Among the entries that follow, the required portion opens with the line containing "Senden Sie Fragen" and closes with the line containing "La More protagoniza fuerte pelea". Give that portion again exactly, and nothing else.
○ ○ ○
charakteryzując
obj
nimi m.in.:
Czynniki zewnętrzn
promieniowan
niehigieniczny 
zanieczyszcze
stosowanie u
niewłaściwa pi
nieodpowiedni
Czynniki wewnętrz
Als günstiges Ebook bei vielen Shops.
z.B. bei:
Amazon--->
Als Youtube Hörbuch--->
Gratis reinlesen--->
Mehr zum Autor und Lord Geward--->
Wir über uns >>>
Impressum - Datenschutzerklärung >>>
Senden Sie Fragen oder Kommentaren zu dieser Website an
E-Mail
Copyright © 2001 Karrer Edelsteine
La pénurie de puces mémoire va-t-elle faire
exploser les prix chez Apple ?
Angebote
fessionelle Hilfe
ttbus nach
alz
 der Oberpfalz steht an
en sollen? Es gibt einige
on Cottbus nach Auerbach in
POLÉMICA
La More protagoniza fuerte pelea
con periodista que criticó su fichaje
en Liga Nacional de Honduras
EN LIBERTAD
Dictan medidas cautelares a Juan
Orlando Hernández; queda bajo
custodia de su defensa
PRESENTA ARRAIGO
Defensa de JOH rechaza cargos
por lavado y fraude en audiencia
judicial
○ ○ ○
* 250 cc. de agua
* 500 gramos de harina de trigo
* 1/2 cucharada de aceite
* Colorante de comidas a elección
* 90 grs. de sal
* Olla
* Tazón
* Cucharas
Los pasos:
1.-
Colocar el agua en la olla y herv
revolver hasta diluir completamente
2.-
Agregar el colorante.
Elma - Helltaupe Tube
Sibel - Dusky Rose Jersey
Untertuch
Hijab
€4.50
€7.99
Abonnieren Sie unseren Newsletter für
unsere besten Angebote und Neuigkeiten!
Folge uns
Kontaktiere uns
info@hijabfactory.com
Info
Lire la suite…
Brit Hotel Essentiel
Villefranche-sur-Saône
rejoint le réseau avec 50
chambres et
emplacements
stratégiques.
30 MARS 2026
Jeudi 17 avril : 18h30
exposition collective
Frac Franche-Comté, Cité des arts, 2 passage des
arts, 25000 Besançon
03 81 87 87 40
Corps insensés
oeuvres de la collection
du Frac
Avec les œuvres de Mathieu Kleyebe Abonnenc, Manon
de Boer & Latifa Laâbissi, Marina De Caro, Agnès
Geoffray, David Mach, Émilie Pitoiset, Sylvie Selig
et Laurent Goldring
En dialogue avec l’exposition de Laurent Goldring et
○ ○ ○
> _ANSWER AREA_:
Senden Sie Fragen oder Kommentaren zu dieser Website an
E-Mail
Copyright © 2001 Karrer Edelsteine
La pénurie de puces mémoire va-t-elle faire
exploser les prix chez Apple ?
Angebote
fessionelle Hilfe
ttbus nach
alz
 der Oberpfalz steht an
en sollen? Es gibt einige
on Cottbus nach Auerbach in
POLÉMICA
La More protagoniza fuerte pelea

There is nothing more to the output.